In 1991, Arlo bought the church where this took place and set up “The Guthrie Center,” where he runs programs for kids who have been abused.
From Songfacts
Running 18 minutes and 34 seconds, this song is based on a true story that happened on Thanksgiving Day, 1965. Arlo was 18, and along with his friend Rick Robbins, drove to Stockbridge, Massachusetts to have Thanksgiving dinner with Alice and Ray Brock. Alice and Ray lived in a church – the former Trinity Church on Division Street in Stockbridge – and were used to inviting people into their home. Arlo and Rick had been traveling together, Arlo working his way up in folk singing and Rick tagging along. A number of people, Arlo and Rick included, were considered members of the family, so they were not guests in the usual sense.

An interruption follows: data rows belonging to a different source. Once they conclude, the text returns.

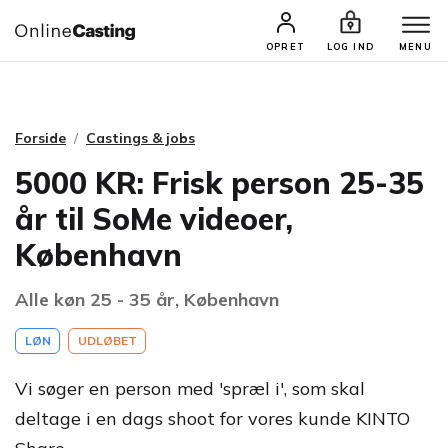
CASTINGS & JOBS
SØG PROFIL
OPRET
LOG IND
MENU
Forside
Castings & jobs
5000 KR: Frisk person 25-35
år til SoMe videoer,
København
Alle køn 25 - 35 år, København
LØN
UDLØBET
Vi søger en person med 'spræl i', som skal
deltage i en dags shoot for vores kunde KINTO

When Ray woke up the next morning, he said to them, “Let’s clean up the church and get all this crap out of here, for God’s sake. This place is a mess,” and Rick said, “Sure.” Arlo and Rick swept up and loaded all the crap into a VW microbus and went out to the dump, which was closed. They started driving around until Arlo remembered a side road in Stockbridge up on Prospect Hill by the Indian Hill Music Camp which he attended one summer, so they drove up there and dumped the garbage.A little later, the phone rang, and it was Stockbridge police chief William J. Obanhein. “I found an envelope with the name Brock on it,” Chief Obanhein said. The truth came out, and soon the boys found themselves in Obanhein’s police car. They went up to Prospect Hill, and Obie took some pictures. On the back, he marked them, “PROSPECT HILL RUBBISH DUMPING FILE UNDER GUTHRIE AND ROBBINS 11/26/65.” He took the kids to jail.The kids went in, pleaded, “Guilty, Your Honor,” was fined $25 each and ordered to retrieve the rubbish. Then they all went back to the church and started to write “Alice’s Restaurant” together. “We were sitting around after dinner and wrote half the song,” Alice recalls, “and the other half, the draft part, Arlo wrote.”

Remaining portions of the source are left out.